EGH444: Digital Signals and Image Processing QUT
Active Contours (Snake)
In this section we will experiment with the Active Contours (a.k.a. snake) segmentation method. Load an image such as rhino2.jpg into the imageSegmenter tool. Then the first step is to define an initial mask that the method will need to iterate from. This mask will define the initial guess on the location and shape of the contour of the segment you are trying to extract from the image.
In ‘ADD TO MASK’ click on the right arrow for more options and select ‘Create ROI’. Create an ROI using the freehand tool: draw a rough shape inside the body of the rhino (make it quick and rough). Then run the Active Contours algorithm by clicking on Evolve.

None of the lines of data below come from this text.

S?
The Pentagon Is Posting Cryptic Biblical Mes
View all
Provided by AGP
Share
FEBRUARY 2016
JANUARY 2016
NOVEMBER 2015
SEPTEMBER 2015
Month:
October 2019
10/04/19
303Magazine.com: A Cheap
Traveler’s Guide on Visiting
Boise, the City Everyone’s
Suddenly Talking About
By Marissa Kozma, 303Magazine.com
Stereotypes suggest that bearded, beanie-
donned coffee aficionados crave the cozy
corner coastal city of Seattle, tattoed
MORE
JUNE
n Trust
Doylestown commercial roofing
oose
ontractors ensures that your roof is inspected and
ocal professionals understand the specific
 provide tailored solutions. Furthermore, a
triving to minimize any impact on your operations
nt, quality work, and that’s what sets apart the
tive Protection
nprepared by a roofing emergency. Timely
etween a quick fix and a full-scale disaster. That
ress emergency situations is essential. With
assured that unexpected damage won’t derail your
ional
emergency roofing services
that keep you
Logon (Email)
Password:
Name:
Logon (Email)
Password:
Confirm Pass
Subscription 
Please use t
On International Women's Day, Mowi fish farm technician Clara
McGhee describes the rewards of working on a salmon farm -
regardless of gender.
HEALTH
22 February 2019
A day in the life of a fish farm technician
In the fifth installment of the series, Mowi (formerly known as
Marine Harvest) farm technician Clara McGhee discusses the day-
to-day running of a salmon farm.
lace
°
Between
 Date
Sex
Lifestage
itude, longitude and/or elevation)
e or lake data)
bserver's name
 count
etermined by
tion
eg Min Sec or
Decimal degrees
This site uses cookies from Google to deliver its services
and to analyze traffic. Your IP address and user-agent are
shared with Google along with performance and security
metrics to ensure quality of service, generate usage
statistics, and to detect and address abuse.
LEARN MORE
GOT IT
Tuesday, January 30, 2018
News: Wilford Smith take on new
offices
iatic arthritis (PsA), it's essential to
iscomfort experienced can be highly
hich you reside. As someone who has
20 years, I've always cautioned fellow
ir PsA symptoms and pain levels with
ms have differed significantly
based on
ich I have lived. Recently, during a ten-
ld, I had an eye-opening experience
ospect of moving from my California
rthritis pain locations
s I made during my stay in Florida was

Consider adding more iterations if needed and see the impact.
Note you can include Texture features (using the Gabor canonical filters) See if that makes a difference.
Now do a ’New Segmentation’. This time create an ROI with boundaries outside of the rhino. Run Active Contours again. What do you observe?
Load the image heart.pgm in the ImageSegmenter. Draw a small ROI inside the heart cavity, and run Active Contours. Observe. Now draw a small ROI outside the cavity and run. What happens?Why? How could that be addressed?
Close the ImageSegmenter tool and use the function activecontour directly in Matlab code. Note you will need to create a mask for the initial image you want to segment. Look at adjusting the parameter ‘ContractionBias’ and see the impact, depending on your mask.
4 K-Means Clustering
Use the code in kmeans.m to segment images using the k-means clustering algorithm. An example is given in kmeans demo.m.
Test different parameter options for the kmeans.m function. Note that the number of clusters must be chosen in advance for each image. Try different numbers of clusters for each image. How do you decide what is the ‘best’ number of clusters (k) to use?